*PROBLEM TO WORK ON*. Only these lines are needed: the first line of the entries below through the line with "dorosłych obywateli całego", each returned exactly.

== SOURCE DATA

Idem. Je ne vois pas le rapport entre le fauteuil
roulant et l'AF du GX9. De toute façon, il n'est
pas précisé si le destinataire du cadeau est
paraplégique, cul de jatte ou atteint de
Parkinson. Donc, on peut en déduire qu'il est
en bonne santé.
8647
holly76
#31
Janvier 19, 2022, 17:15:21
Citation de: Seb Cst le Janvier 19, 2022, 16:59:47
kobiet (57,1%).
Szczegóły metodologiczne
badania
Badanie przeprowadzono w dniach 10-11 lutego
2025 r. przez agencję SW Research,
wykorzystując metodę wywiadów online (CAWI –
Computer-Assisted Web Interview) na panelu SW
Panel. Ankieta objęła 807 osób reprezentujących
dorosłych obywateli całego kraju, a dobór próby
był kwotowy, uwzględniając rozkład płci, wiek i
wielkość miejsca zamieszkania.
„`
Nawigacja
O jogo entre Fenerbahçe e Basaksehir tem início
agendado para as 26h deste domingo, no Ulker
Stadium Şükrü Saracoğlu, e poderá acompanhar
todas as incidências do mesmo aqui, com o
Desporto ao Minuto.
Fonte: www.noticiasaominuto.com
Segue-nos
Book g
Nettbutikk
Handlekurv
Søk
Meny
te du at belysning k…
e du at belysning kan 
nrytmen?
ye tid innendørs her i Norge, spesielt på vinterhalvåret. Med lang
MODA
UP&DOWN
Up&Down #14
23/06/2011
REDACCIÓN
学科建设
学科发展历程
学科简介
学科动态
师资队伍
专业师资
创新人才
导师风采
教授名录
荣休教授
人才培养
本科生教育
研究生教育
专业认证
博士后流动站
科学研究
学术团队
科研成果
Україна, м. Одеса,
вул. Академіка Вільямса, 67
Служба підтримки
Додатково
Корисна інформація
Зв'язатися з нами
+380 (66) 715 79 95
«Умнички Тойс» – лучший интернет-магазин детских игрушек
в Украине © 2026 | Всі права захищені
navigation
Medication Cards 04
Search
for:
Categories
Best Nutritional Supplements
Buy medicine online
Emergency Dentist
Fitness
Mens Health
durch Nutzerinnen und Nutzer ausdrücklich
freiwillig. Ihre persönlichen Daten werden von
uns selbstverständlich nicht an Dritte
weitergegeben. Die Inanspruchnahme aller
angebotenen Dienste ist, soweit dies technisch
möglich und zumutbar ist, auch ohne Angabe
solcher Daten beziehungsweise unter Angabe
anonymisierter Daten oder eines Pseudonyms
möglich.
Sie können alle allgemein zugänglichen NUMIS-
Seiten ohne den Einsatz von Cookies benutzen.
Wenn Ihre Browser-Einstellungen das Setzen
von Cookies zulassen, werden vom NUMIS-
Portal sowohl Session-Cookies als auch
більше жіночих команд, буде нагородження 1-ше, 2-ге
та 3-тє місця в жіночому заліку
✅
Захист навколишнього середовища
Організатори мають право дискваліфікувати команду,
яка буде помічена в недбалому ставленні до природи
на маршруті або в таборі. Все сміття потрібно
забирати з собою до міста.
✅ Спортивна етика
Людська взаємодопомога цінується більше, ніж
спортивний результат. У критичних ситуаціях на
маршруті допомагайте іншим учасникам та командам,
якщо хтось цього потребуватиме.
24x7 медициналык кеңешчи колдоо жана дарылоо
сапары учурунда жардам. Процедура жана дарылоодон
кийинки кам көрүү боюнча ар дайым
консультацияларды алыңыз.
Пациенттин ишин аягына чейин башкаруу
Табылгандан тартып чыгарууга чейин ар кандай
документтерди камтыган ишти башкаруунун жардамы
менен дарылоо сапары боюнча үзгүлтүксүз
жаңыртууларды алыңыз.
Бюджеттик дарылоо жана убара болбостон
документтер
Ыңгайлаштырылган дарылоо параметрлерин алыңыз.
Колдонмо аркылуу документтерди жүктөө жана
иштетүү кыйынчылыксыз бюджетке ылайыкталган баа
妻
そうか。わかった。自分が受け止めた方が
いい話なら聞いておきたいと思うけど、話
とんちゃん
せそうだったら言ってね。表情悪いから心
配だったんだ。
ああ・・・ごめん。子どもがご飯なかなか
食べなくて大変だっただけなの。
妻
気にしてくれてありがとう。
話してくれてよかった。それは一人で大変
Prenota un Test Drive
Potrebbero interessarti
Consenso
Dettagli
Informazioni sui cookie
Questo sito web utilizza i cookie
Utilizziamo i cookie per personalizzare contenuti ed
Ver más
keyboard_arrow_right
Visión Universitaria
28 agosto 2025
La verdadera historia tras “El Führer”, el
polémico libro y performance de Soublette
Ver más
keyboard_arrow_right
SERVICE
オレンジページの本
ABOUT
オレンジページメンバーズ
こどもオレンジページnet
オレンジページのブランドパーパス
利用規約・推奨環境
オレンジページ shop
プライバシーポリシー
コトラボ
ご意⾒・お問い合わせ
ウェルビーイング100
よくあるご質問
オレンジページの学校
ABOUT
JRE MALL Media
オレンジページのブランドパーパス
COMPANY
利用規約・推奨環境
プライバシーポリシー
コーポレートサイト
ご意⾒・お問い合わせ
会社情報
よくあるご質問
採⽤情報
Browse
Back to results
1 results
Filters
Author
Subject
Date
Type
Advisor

====

*RESULT*.
Idem. Je ne vois pas le rapport entre le fauteuil
roulant et l'AF du GX9. De toute façon, il n'est
pas précisé si le destinataire du cadeau est
paraplégique, cul de jatte ou atteint de
Parkinson. Donc, on peut en déduire qu'il est
en bonne santé.
8647
holly76
#31
Janvier 19, 2022, 17:15:21
Citation de: Seb Cst le Janvier 19, 2022, 16:59:47
kobiet (57,1%).
Szczegóły metodologiczne
badania
Badanie przeprowadzono w dniach 10-11 lutego
2025 r. przez agencję SW Research,
wykorzystując metodę wywiadów online (CAWI –
Computer-Assisted Web Interview) na panelu SW
Panel. Ankieta objęła 807 osób reprezentujących
dorosłych obywateli całego kraju, a dobór próby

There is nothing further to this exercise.